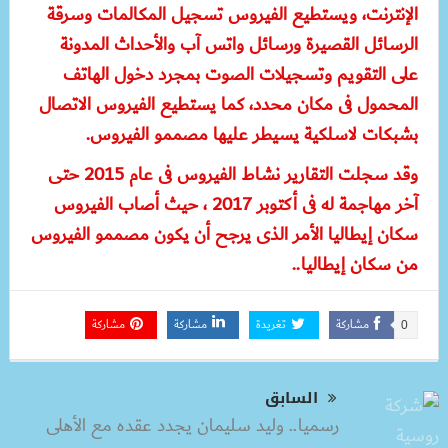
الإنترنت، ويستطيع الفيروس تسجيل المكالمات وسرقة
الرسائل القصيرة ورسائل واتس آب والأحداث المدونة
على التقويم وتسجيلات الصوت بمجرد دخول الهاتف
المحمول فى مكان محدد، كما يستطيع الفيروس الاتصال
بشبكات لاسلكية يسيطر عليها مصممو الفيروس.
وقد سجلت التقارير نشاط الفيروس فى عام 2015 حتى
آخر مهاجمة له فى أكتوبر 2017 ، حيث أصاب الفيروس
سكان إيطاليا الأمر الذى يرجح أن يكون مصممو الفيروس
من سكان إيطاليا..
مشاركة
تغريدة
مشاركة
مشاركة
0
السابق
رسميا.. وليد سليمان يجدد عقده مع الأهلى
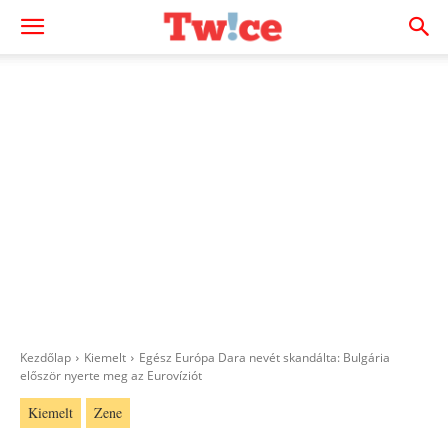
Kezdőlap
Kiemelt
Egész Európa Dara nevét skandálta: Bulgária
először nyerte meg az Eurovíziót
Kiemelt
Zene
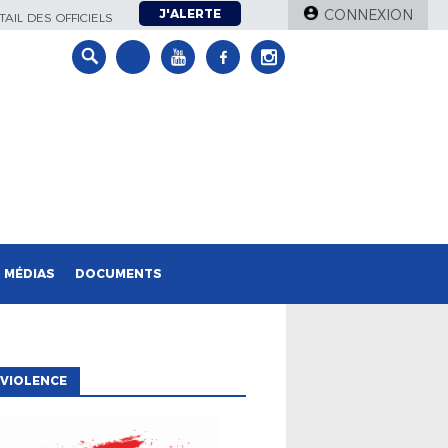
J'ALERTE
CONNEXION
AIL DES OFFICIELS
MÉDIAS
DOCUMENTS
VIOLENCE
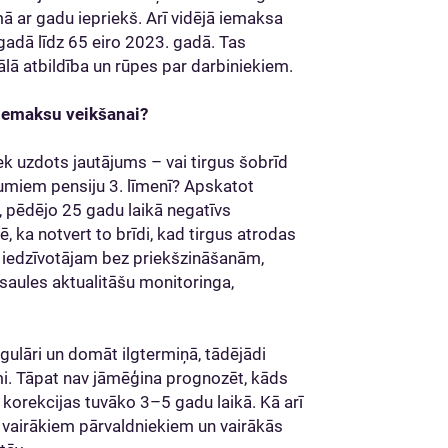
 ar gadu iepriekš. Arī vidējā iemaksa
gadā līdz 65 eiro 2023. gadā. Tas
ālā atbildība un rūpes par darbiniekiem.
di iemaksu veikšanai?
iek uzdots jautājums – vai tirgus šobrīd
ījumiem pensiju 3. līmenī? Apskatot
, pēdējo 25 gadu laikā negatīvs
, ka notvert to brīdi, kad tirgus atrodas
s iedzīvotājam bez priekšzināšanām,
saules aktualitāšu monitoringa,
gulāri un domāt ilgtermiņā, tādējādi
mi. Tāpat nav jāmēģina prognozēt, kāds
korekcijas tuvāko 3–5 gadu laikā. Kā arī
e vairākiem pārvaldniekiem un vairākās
================================
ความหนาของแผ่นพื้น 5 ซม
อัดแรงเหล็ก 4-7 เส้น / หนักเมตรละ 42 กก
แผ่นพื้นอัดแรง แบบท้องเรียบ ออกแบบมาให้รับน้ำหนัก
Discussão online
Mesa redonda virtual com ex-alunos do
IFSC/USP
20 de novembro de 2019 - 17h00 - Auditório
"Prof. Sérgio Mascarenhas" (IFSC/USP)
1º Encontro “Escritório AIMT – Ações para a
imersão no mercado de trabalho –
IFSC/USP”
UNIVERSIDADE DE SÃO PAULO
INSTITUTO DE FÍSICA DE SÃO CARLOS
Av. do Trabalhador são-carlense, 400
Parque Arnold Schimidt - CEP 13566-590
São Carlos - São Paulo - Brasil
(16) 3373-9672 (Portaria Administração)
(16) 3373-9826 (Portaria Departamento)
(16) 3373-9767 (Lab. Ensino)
================================
Give again exactly, and only, the lines above starting at the one with "Discussão online" and ending at the one with "(16) 3373-9672 (Portaria Administração)".

## Result
Discussão online
Mesa redonda virtual com ex-alunos do
IFSC/USP
20 de novembro de 2019 - 17h00 - Auditório
"Prof. Sérgio Mascarenhas" (IFSC/USP)
1º Encontro “Escritório AIMT – Ações para a
imersão no mercado de trabalho –
IFSC/USP”
UNIVERSIDADE DE SÃO PAULO
INSTITUTO DE FÍSICA DE SÃO CARLOS
Av. do Trabalhador são-carlense, 400
Parque Arnold Schimidt - CEP 13566-590
São Carlos - São Paulo - Brasil
(16) 3373-9672 (Portaria Administração)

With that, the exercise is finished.